JUDGMENT OF THE COURT (Fifth Chamber) - 30 April 2009 in Case C-27/08


Източник

(Directive 2001/83/EC - Article 1(2)(b) - Concept of 'medicinal product by function' - Dosage of the product - Normal conditions of use - Risk to health - Ability to restore, correct or modify physiological functions in human beings)

In Case C-27/08,1 REFERENCE for a preliminary ruling under Article 234 EC from the Bundesverwaltungsgericht (Germany), made by decision of 25 October 2007, received at the Court on 25 January 2008, in the proceedings BIOS Naturprodukte GmbH v Saarland, intervening party: Vertreter des Bundesinteresses beim Bundesverwaltungsgericht,


THE COURT (Fifth Chamber), composed of M. Ilesic, President of the Chamber, A. Borg Barthet (Rapporteur) and E. Levits, Judges, Advocate General: V. Trstenjak, Registrar: K. Sztranc-Slawiczek, Administrator, having regard to the written procedure and further to the hearing on 28 January 2009, after considering the observations submitted on behalf of:

- BIOS Naturprodukte GmbH, by C. Sachs and J. Sachs, Rechtsanwalte,

- Saarland, by L. Schreiner, acting as Agent,

- the Spanish Government, by J. Rodriguez Carcamo and J. Lopez-Medel Bascones, acting as Agents,

- the Italian Government, by R. Adam, acting as Agent, and P. Gentili, avvocato dello Stato,

- the Netherlands Government, by C.M. Wissels and D.J.M. de Grave, acting as Agents,

- the Polish Government, by M. Dowgielewicz, acting as Agent,

- the United Kingdom Government, by V. Jackson and H. Walker, acting as Agents, and J. Coppel, Barrister,

- the Commission of the European Communities, by M. Simerdova and G. Wilms, acting as Agents,

having decided, after hearing the Advocate General, to proceed to judgment without an Opinion, gives the following Judgment


1 This reference for a preliminary ruling concerns the interpretation of Article 1(2) of Directive 2001/83/EC of the European Parliament and of the Council of 6 November 2001 on the Community code relating to medicinal products for human use (OJ 2001 L 311, p. 67), as amended by Directive 2004/27/EC of the European Parliament and of the Council of 31 March 2004 (OJ 2004 L 136, p. 34) ('Directive 2001/83').
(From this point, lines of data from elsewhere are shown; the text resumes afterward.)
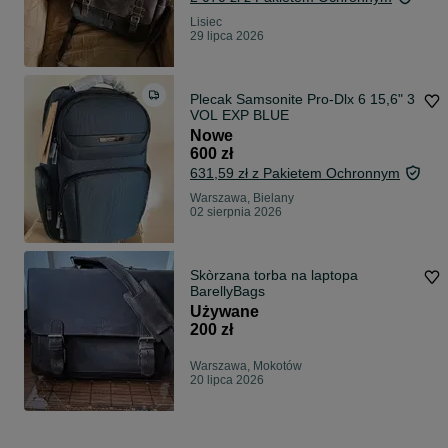
Lisiec
29 lipca 2026
Plecak Samsonite Pro-Dlx 6 15,6" 3
VOL EXP BLUE
Nowe
600 zł
631,59 zł z Pakietem Ochronnym
Warszawa, Bielany
02 sierpnia 2026
Skòrzana torba na laptopa
BarellyBags
Używane
200 zł
Warszawa, Mokotów
20 lipca 2026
2 The reference has been made in the course of proceedings between BIOS Naturprodukte GmbH ('BIOS Naturprodukte') and Saarland concerning the classification of a product referred to as 'Weihrauch H 15-Tabletten' (H 15 incense tablets) for the purpose of its marketing in German territory.


Legal context


Community legislation


3 Under Article 1(2) of Directive 2001/83, 'medicinal product' is to be understood to mean:

'...

(a) Any substance or combination of substances presented as having properties for treating or preventing disease in human beings; or

(b) Any substance or combination of substances which may be used in or administered to human beings either with a view to restoring, correcting or modifying physiological functions by exerting a pharmacological, immunological or metabolic action, or to making a medical diagnosis'.

National legislation

4 The term 'medicinal product' is defined in Paragraph 2(1) of the Law on medicinal products (Arzneimittelgesetz), in its version of 11 December 1998 (BGBl. 1998 I, p. 3586) ('the AMG').

5 In accordance with Paragraph 69(1) of the AMG, the competent authorities are to take the necessary steps to eliminate infringements that have been found and to prevent new ones. They may, in particular, prohibit the placing on the market of medicinal products if the authorisation or registration required for such products is absent.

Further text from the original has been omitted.